_THE PROBLEM:_ Give back only the lines in the records below from the one with "formality of the occasion." to the one with "keeping an eye on", both inclusive, word for word.

_LISTED RECORDS:_
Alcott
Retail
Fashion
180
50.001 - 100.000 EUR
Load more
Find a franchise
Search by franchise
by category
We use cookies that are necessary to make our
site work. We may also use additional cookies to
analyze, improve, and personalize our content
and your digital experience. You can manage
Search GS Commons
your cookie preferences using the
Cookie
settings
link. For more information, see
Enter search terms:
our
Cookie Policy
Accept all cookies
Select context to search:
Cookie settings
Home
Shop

---

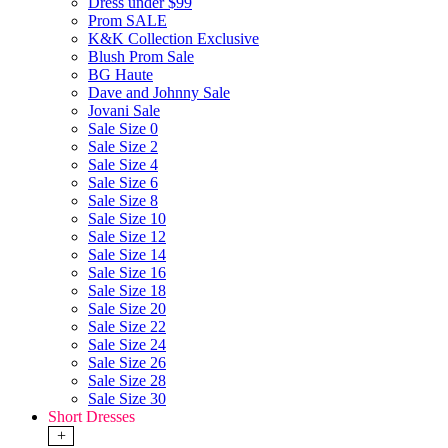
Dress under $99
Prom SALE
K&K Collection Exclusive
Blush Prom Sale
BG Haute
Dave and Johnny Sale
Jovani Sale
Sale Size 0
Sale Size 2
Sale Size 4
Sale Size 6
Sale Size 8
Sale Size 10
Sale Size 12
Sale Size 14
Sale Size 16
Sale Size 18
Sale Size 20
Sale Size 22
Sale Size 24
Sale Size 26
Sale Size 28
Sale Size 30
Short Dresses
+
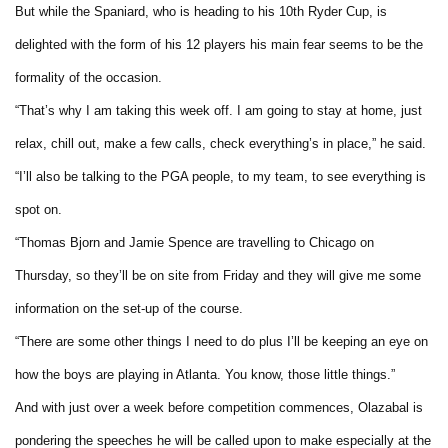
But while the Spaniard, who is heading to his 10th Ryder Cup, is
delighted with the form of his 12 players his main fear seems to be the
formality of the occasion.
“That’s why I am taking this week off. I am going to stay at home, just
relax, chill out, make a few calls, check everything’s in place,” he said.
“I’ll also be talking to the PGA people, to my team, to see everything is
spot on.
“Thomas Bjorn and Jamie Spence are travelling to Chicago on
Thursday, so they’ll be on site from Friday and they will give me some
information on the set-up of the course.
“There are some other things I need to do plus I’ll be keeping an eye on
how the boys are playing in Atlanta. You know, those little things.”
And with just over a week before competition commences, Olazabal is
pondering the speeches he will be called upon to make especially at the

_YOUR SOLUTION:_
formality of the occasion.
“That’s why I am taking this week off. I am going to stay at home, just
relax, chill out, make a few calls, check everything’s in place,” he said.
“I’ll also be talking to the PGA people, to my team, to see everything is
spot on.
“Thomas Bjorn and Jamie Spence are travelling to Chicago on
Thursday, so they’ll be on site from Friday and they will give me some
information on the set-up of the course.
“There are some other things I need to do plus I’ll be keeping an eye on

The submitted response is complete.